This week's restaurant review considers Alma. Read the entire review here, or, if you're in a hurry, see the condensed version below.

Food: Chef Ari Taymor presents beautiful, meticulously plated plates of food that are intensely seasonal. It's the type of food you'd expect to find perhaps on high-end tasting menus, minus the luxury ingredients, plus a dash of youthful arrogance. Salads are often breathtaking in their precision and beauty, and there's a huge amount of creativity on display in dishes like sunchoke soup, which comes poured over an egg yolk and a paste of smoked dates.

Drink: From the review: “Alma only recently got a liquor license and now is serving a small selection of beer and wine, alongside the fantastic house-made sodas dreamed up by beverage director Chris Yamashiro.

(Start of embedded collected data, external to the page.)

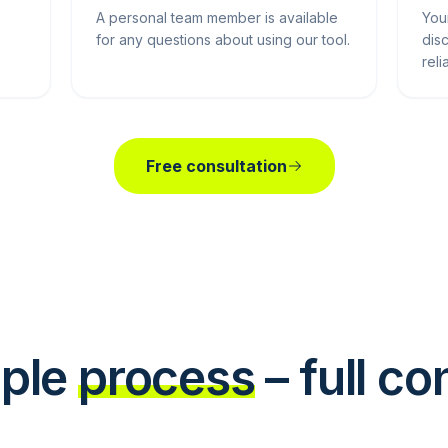
A personal team member is available
You
for any questions about using our tool.
dis
reli
Free consultation
ple
process
– full co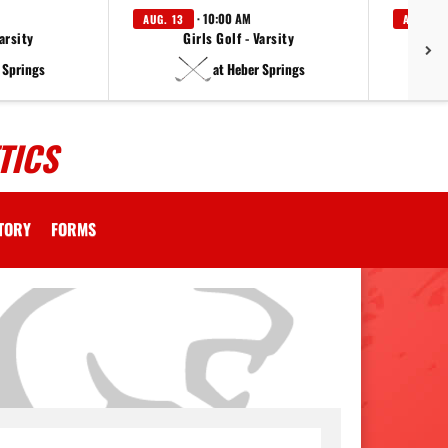
· 10:00 AM
AUG. 13
AUG. 14
arsity
Girls Golf - Varsity
F
 Springs
at Heber Springs
TICS
CTORY
FORMS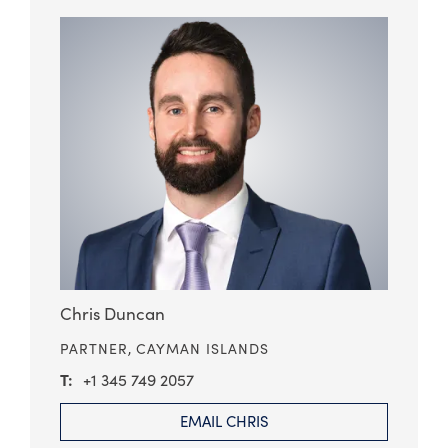
Chris Duncan
PARTNER,
CAYMAN ISLANDS
+1 345 749 2057
EMAIL CHRIS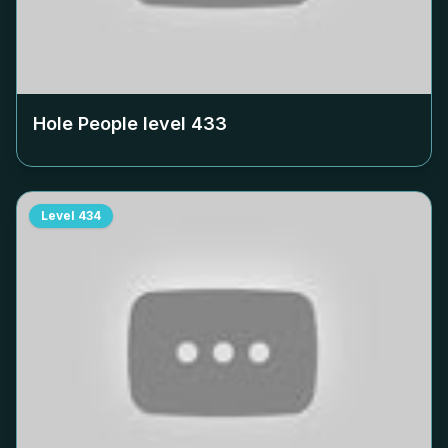
Hole People level
433
Level
434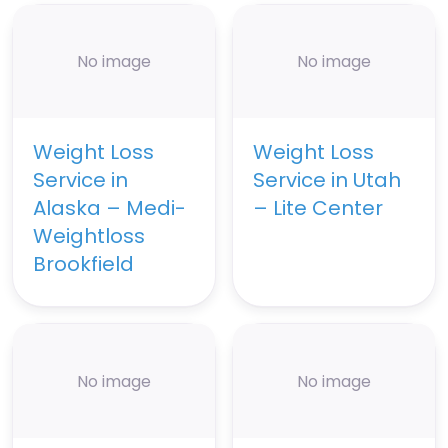
No image
No image
Weight Loss
Weight Loss
Service in
Service in Utah
Alaska – Medi-
– Lite Center
Weightloss
Brookfield
No image
No image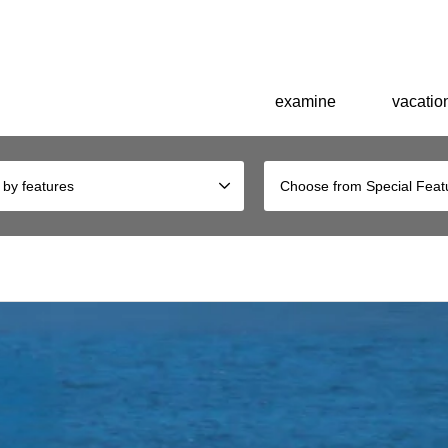
explore the history of Okinawa. Birthplace of King Shoen of the Ryukyu 
examine
vacation
 by features
Choose from Special Feat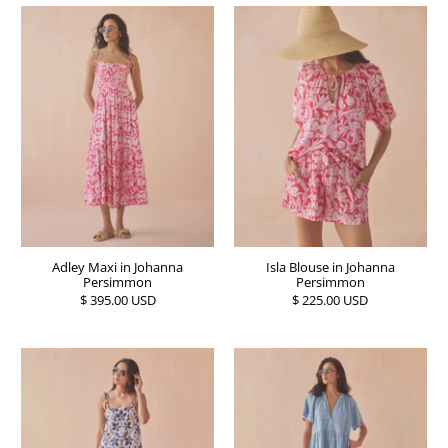
Adley Maxi in Johanna
Isla Blouse in Johanna
Persimmon
Persimmon
$ 395.00 USD
$ 225.00 USD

The wines, beers and ciders are geared to the food, with lighter and more herbaceous reds and idiosyncratic whites. There's beer from Spain and Norway and nowhere expected, and rustic cider that feels exactly right with this food.”

Space: This is a small, sparse room on a quiet, almost barren stretch of Broadway downtown. That, plus Alma's tiny menu and reasonable prices make coming across it very much like coming across a small wooden box of grace and decorum in a post-apocalyptic world.

Service: Lead by co-owner Ashleigh Parsons, the service here is thoughtful, personal and friendly.

Takeaway: 3 stars (very good). Alma is almost an experiment, a lab where a chef figures out how to become truly excellent. But Taymor is well on his way to excellence, and taking part in the experiment is a lot of fun.